Accompanying him is co-editor of Going Down Grand and editor and writer Rick Kempa, who introduces On Foot: Grand Canyon Backpacking Stories,* a carefully crafted selection of 27 contemporary writers and their accounts of the ever-magnetic, mile-deep chasm through passages, problems, immersions, pursuits and encounters – each the theme of an On Foot section.  

“Freedom, possibilities, accomplishment, relationships. .. are among the reasons I return to the canyon,” writes Nic Korte in his On Foot essay, “Freedom and Risk.” “But when I consider further what brings me back, my answer is...time. Doesn’t everyone talk about time as a reason to return?”  

Deep time, in particular, is what Korte refers to. 

“A hint of realization of millions of years,” he continues. “I sense the vast age of the Earth and the brevity of my own life span. I wish everyone on Earth could place their hands on that gap of time. Could we then gaze at one another with compassion for our brief and often difficult lives and recognize that we do, indeed, all of us, belong to the same family of man?”

Not all On Foot anecdotes are so ethereal, as some approach the world wonder with logical motives. 

In “Fifty Mile: A Search for Ancient Tracks,” Scott Thybony sets out to locate fossil tracksites. For his National Geographic Society-sponsored sojourn, Thybony sought the wisdom of GC-backcountry expert Harvey Butchart, who recommended the troupe explore the shortest rim-to-rim route by way of Eminence Break to Boundary Ridge. 
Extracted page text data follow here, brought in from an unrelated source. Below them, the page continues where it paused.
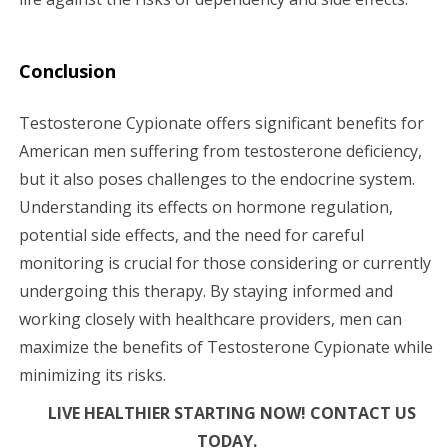
Conclusion
Testosterone Cypionate offers significant benefits for
American men suffering from testosterone deficiency,
but it also poses challenges to the endocrine system.
Understanding its effects on hormone regulation,
potential side effects, and the need for careful
monitoring is crucial for those considering or currently
undergoing this therapy. By staying informed and
working closely with healthcare providers, men can
maximize the benefits of Testosterone Cypionate while
minimizing its risks.
LIVE HEALTHIER STARTING NOW! CONTACT US
TODAY.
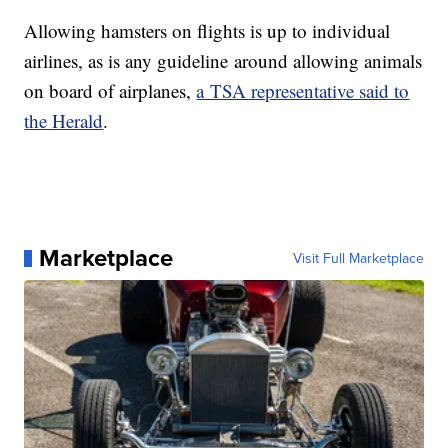
Allowing hamsters on flights is up to individual
airlines, as is any guideline around allowing animals
on board of airplanes,
a TSA representative said to
the Herald
.
Marketplace
Visit Full Marketplace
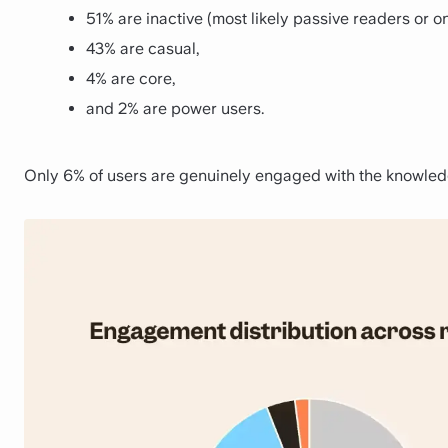
51% are inactive (most likely passive readers or on
43% are casual,
4% are core,
and 2% are power users.
Only 6% of users are genuinely engaged with the knowledg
But even on this most scientific endeavor, Thybony can’t help but scribble about the encroaching twilight: “The canyon grows deeper, older in the fading light. And as night comes, the color lifts from the bottom of the gorge, leaving darkness in its wake.” 

Moving from the intellectual and into the playful, 30-year-old On Foot contributor Molly McCormick finds that “each day on the trail in the Grand Canyon is a multi-faceted sensory carnival. This ride of adventure is the root of my love affair with the Grand Canyon.” 

Perhaps McCormick would agree that the punctuation mark at the end of any canyon adventure is the esteemed Cold One, an ode to which is encapsulated best by Kempa himself in “Claim Your Due: A Backpacker’s View of River-Runners.” 

“Over the decades, on beachfronts from the Confluence to Elves Chasm, I have garnered Heineken and Hamm’s, Killian’s Red and Coors Light, Polygamy Porter and PBR. Each, I swear, has been the best beer of my life, the memory of which, like old lovers, I will carry to my grave.”  

So whether the ruddy waters of the Colorado run like blood in your veins or you find God and Woody Guthrie in the Grand Canyon at sundown, come to commiserate and celebrate the dangers, discoveries, dust, and downright deepness of the world’s greatest geologic storybook that calls upon each of us for many a raison d’être. 

*A finalist for the 2015 Arizona Book Awards, On Foot is published by Vishnu Temple Press of Flagstaff, while Going Down Grand is published by Fruita-based Lithic Press and is a finalist for a 2016 Colorado Book Award.